On the cusp of fifty Harriett’s marriage and career imploded, and she hasn’t left her house in months. But her life is far from over – in fact, she’s undergone a stunning metamorphosis.
Jo spent thirty years at war with her body. The rage that arrived with menopause felt like the last straw – until she discovers she’s able to channel it.
Guided by voices only Nessa can hear, the trio discover the abandoned body of a teenage girl. The police have written off the victim. But the women have not. Their own investigations lead them to more bodies and a world of wealth where the rules don’t apply – and the realisation that laws are designed to protect villains, not the vulnerable.
So it’s up to these three women to avenge the innocent, and punish the guilty…
Nessa finds herself in an empty nest. Her husband died several years ago and now her twin daughters have left for university.

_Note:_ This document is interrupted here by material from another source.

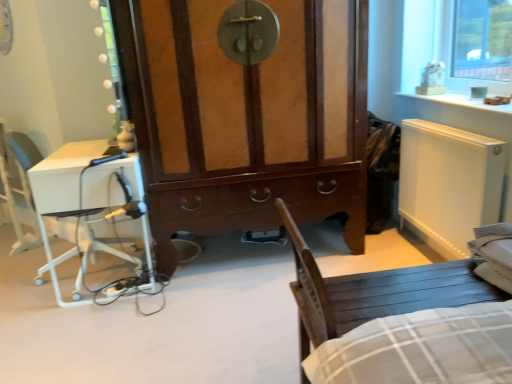 Identify the location of vacant space in front of brown wood cabinet at center. (198, 323). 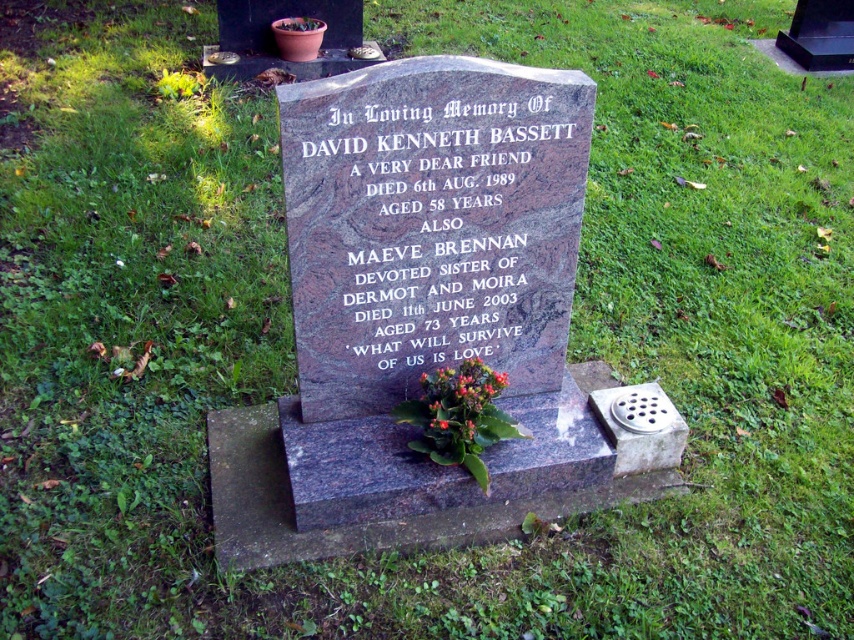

Now that she is alone, the voices of the dead, which had been silenced for many years, are now clamouring to be heard. She instinctively knows to seek out Jo and Harriet. With them, she discovers the body of a young girl. The police are keen to write her death off as an accident but the three women know that more bodies are waiting to be discovered and that it’s down to them to find the killer.
Jo finds her power as she starts menopause. It’s not just hot flushes that makes her body burn. The anger from the sexual discrimination she’s experienced and witnessed seems to have been stored inside her and now wants to break free. It comes as a power, like fire that emerges from her hands and gives her a strength she hasn’t known before. Harriet metamorphic change comes when her husband has an affair and leaves her. She becomes aware of her ability to nurture plants, to seemingly communicate with the earth. She knows the cures plants can bring, and the curses they can bestow. She embraces her new found calling and new found title of witch.
The three women soon learn that their paths were meant to cross, and that their purpose is to seek out the killer who has been abusing and murdering young girls. As they investigate they don’t just unearth horrors close to home but alert the women and girls of their town to the realisation that things don’t have to continue and that they too have the power to control their own lives.
The Change is a murder mystery with magical realism elements. It is also a commentary on the way that men, both now and throughout history, have suppressed females through power, corruption and violence. It entertains but it also makes the reader angry as it should. Laid out simply on a page, the centuries of injustices show just how ingrained into society is the inequality.
I was drawn in immediately, from the opening page. From the small pettiness of the first male character to Harriet’s response, I was soon caught up in the story. I loved every moment of it.
They call it The Change, that stage where our bodies alter. It’s not that we develop super powers. They were always there, it’s just now time for them to shine.
This is a story about discovering the powers within us, one’s that may have been suppressed by ourselves or by society.
A compelling, absorbing novel about corruption, cruelty and fighting back.